Is er verkeer in het park? - aardrijkskunde

Lesdoelen

Aan het einde van de les

  • kunnen de leerlingen benoemen wat voor soort verkeer er in het park is;
  • kunnen de leerlingen uitleggen waarom dit verkeer in het park is;
  • kunnen de leerlingen het verkeer in het park vergelijken met andere soorten verkeer;
  • kunnen de leerlingen benoemen welke verkeersregels er in het park zijn.

                 

Aansluitend kerndoel

  • Kerndoel 47: De leerlingen leren de ruimtelijke inrichting van de eigen omgeving te vergelijken met die in omgevingen elders, in binnen- en buitenland, vanuit de perspectieven landschap, wonen, werken, bestuur, verkeer, recreatie, welvaart, cultuur en levensbeschouwing. In ieder geval wordt daarbij aandacht besteed aan twee lidstaten van de Europese Unie en twee landen die in 2004  lid werden, de Verenigde Staten en een land in Azië, Afrika en Zuid-Amerika.

 

Materialen

  • Digibord
  • Powerpoint met afbeeldingen van verschillende soorten verkeer

 

Duur van de les

20-30 minuten

 

In groep 1/2 hebben de leerlingen een start gemaakt met een les over verkeer in het park. Hier hebben de leerlingen verschillende soorten verkeer benoemd en aangegeven of dit wel of niet in het park voorkomt. Deze les bouwt hier op voort.

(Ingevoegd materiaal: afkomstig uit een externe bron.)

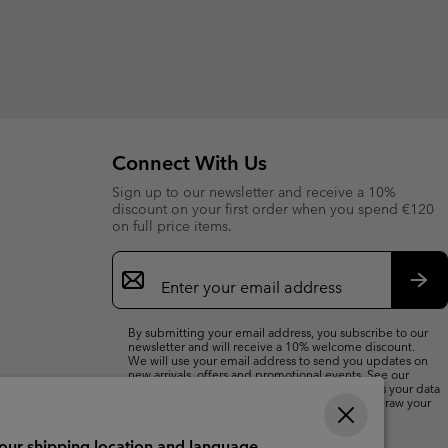
Connect With Us
Sign up to our newsletter and receive a 10%
discount on your first order when you spend €120
on full price items.
Email
Sign
Up
Sub
By submitting your email address, you subscribe to our
newsletter and will receive a 10% welcome discount.
We will use your email address to send you updates on
new arrivals, offers and promotional events. See our
Privacy Notice
for details of how we will process your data
for marketing purposes and how you can withdraw your
consent.
your shipping location and language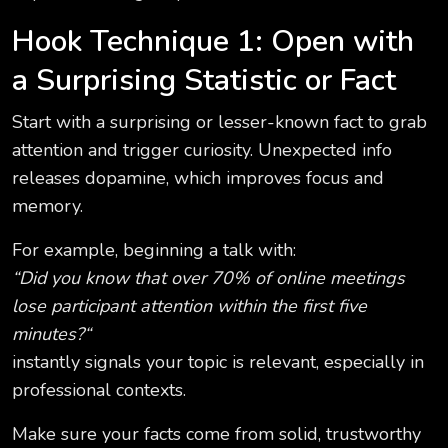
Hook Technique 1: Open with
a Surprising Statistic or Fact
Start with a surprising or lesser-known fact to grab
attention and trigger curiosity. Unexpected info
releases dopamine, which improves focus and
memory.
For example, beginning a talk with:
“Did you know that over 70% of online meetings
lose participant attention within the first five
minutes?“
instantly signals your topic is relevant, especially in
professional contexts.
Make sure your facts come from solid, trustworthy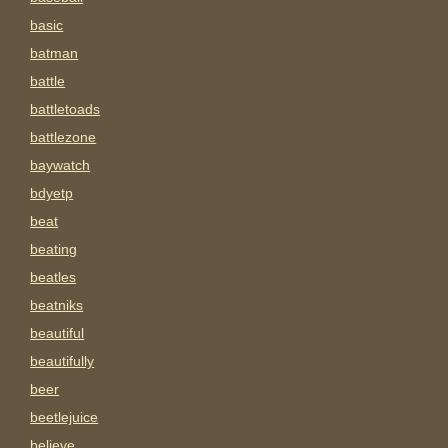
basic
batman
battle
battletoads
battlezone
baywatch
bdyetp
beat
beating
beatles
beatniks
beautiful
beautifully
beer
beetlejuice
believe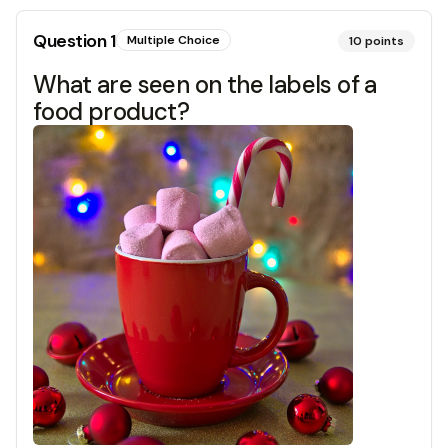
Question
1
Multiple Choice
10
points
What are seen on the labels of a
food product?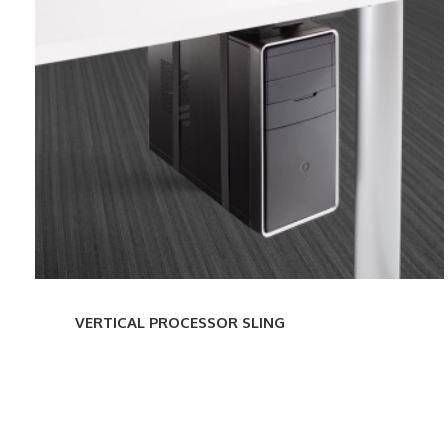
PROCESSOR
SLING
VERTICAL PROCESSOR SLING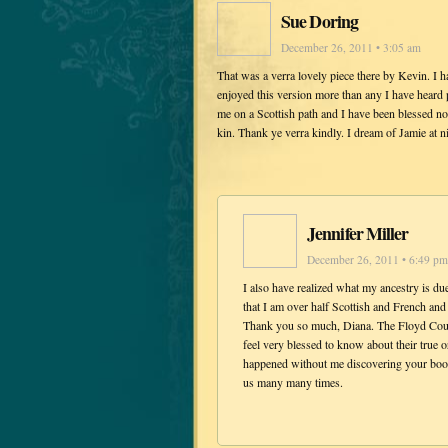
Sue Doring
December 26, 2011 • 3:05 am
That was a verra lovely piece there by Kevin. I h
enjoyed this version more than any I have heard 
me on a Scottish path and I have been blessed no
kin. Thank ye verra kindly. I dream of Jamie at ni
Jennifer Miller
December 26, 2011 • 6:49 pm
I also have realized what my ancestry is du
that I am over half Scottish and French and 
Thank you so much, Diana. The Floyd Cou
feel very blessed to know about their true 
happened without me discovering your book
us many many times.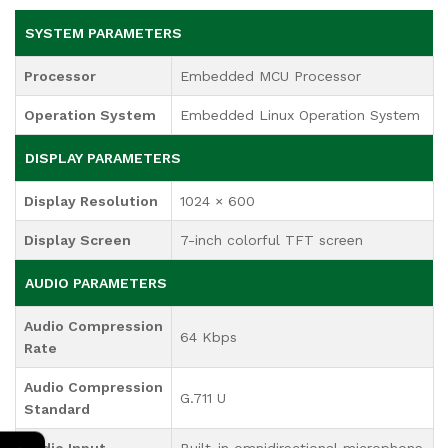
SYSTEM PARAMETERS
Processor
Embedded MCU Processor
Operation System
Embedded Linux Operation System
DISPLAY PARAMETERS
Display Resolution
1024 × 600
Display Screen
7-inch colorful TFT screen
AUDIO PARAMETERS
Audio Compression
64 Kbps
Rate
Audio Compression
G.711 U
Standard
←
Audio Input
Built-in omnidirectional microphone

Om de voorkennis op te halen kun je de les beginnen met een klassikaal gesprek waarin de leerlingen benoemen welke soorten verkeer er zijn en welke hiervan voor kunnen komen in een park. Je kunt er voor kiezen om samen met de leerlingen een woordweb te maken van ‘verkeer’ en ‘park’. Maak eerst het woordweb van ‘verkeer’ waarbij de verschillende soorten verkeer voorkomen. Maak daarna het woordweb van ‘park’ waarbij de woorden van het woordweb ‘verkeer’, die van toepassing zijn op het park, benoemd worden. Bespreek daarna met de leerlingen waarom het overige verkeer niet voorkomt in het park.

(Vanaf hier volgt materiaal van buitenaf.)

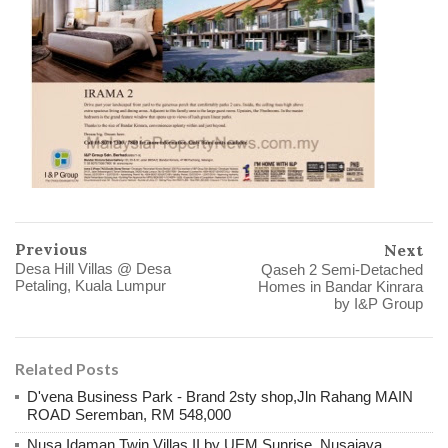
Previous
Next
Desa Hill Villas @ Desa
Qaseh 2 Semi-Detached
Petaling, Kuala Lumpur
Homes in Bandar Kinrara
by I&P Group
Related Posts
D'vena Business Park - Brand 2sty shop,Jln Rahang MAIN
ROAD Seremban, RM 548,000
Nusa Idaman Twin Villas II by UEM Sunrise, Nusajaya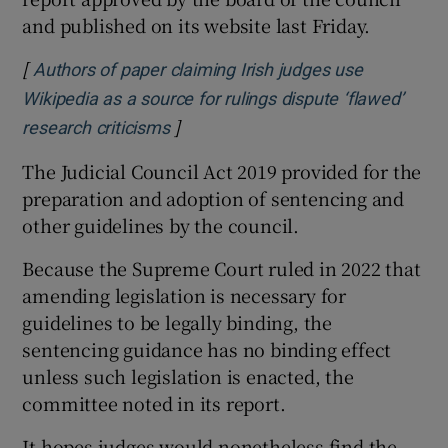
and published on its website last Friday.
[
Authors of paper claiming Irish judges use
Wikipedia as a source for rulings dispute ‘flawed’
]
Opens in new window
research criticisms
The Judicial Council Act 2019 provided for the
preparation and adoption of sentencing and
other guidelines by the council.
Because the Supreme Court ruled in 2022 that
amending legislation is necessary for
guidelines to be legally binding, the
sentencing guidance has no binding effect
unless such legislation is enacted, the
committee noted in its report.
It hopes judges would nonetheless find the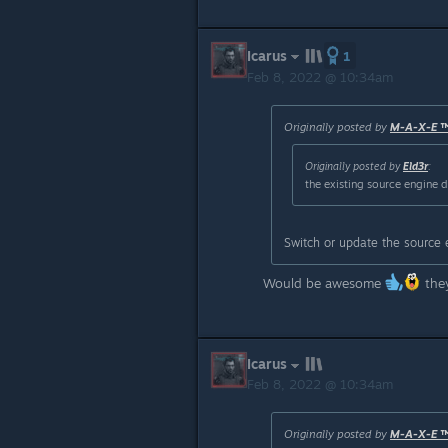
Icarus
1
Feb 8, 2022 @ 10:34am
Originally posted by
M-A-X-E 
Originally posted by
Eld3r
:
the existing source engine 
Switch or update the source 
Would be awesome
they
Icarus
Feb 8, 2022 @ 10:34am
Originally posted by
M-A-X-E 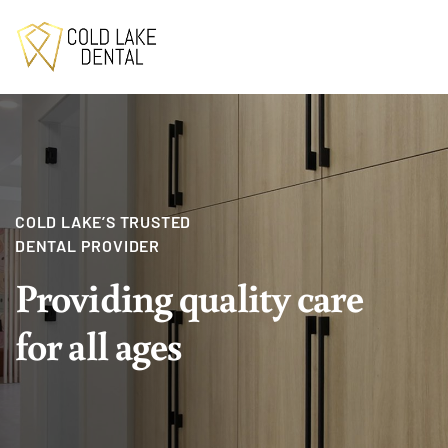
COLD LAKE’S TRUSTED
DENTAL PROVIDER
Providing quality
care
for all ages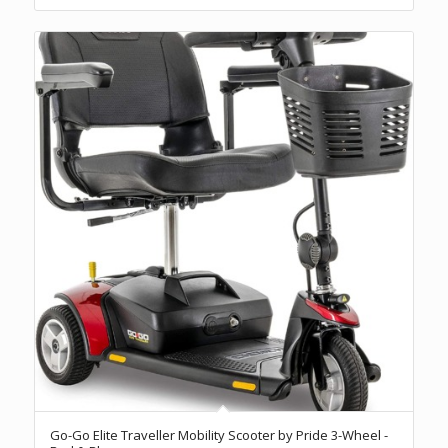
Go-Go Elite Traveller Mobility Scooter by Pride 3-Wheel -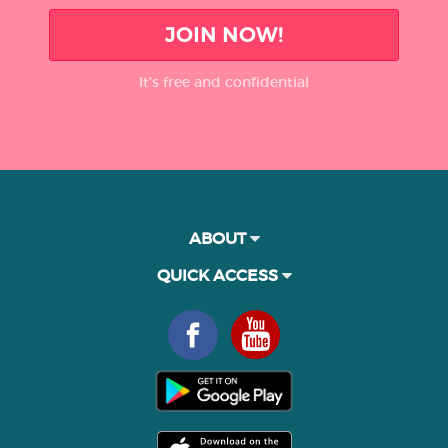
JOIN NOW!
It’s free and confidential
ABOUT
QUICK ACCESS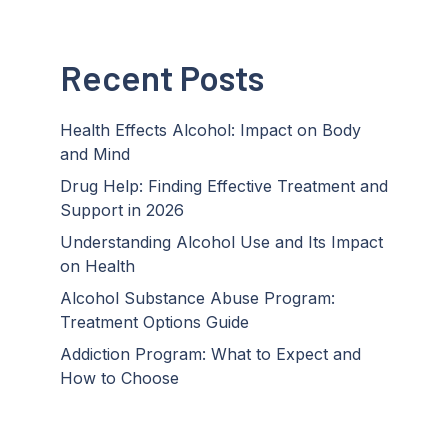
Recent Posts
Health Effects Alcohol: Impact on Body
and Mind
Drug Help: Finding Effective Treatment and
Support in 2026
Understanding Alcohol Use and Its Impact
on Health
Alcohol Substance Abuse Program:
Treatment Options Guide
Addiction Program: What to Expect and
How to Choose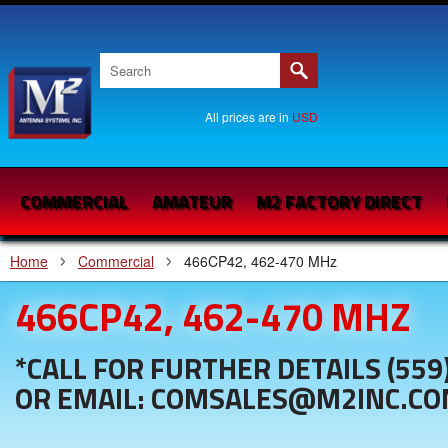
All prices are in
USD
COMMERCIAL
AMATEUR
M2 FACTORY DIRECT
Home
Commercial
466CP42, 462-470 MHz
466CP42, 462-470 MHZ
*CALL FOR FURTHER DETAILS (559
OR EMAIL: COMSALES@M2INC.C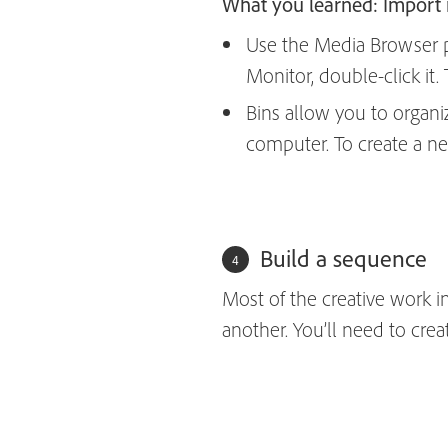
What you learned: Import
Use the Media Browser pa
Monitor, double-click it
Bins allow you to organi
computer. To create a ne
Build a sequence
Most of the creative work i
another. You’ll need to crea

Er kan ook voor gekozen worden om, in plaats van het maken van een woordweb, verschillende afbeeldingen van verkeer te laten zien waarbij de leerlingen aangeven of dit wel of niet in het park voorkomt. Als het niet in het park voorkomt, wordt er met de leerlingen besproken waarom dit verkeer niet in het park voorkomt.

Daarna wordt er gekeken naar de verkeersregels in het park. Begin met het bespreken van regels in het gewone verkeer. Denk aan: verkeerslichten, zebrapaden, fietspaden, verkeersborden. Laat de leerlingen hier eerst in groepjes over nadenken en bespreek het daarna klassikaal en schrijf ze bijvoorbeeld op het bord. Stel daarna de vraag of zulke regels ook in het park voor zouden komen. Bespreek per regel/verkeersbord welke er wel en welke er niet voor zou komen in een park.

Als uitbreiding zou je samen met de klas naar het Erasmuspark kunnen gaan om te kijken naar de soorten verkeer en verkeersregels in het park.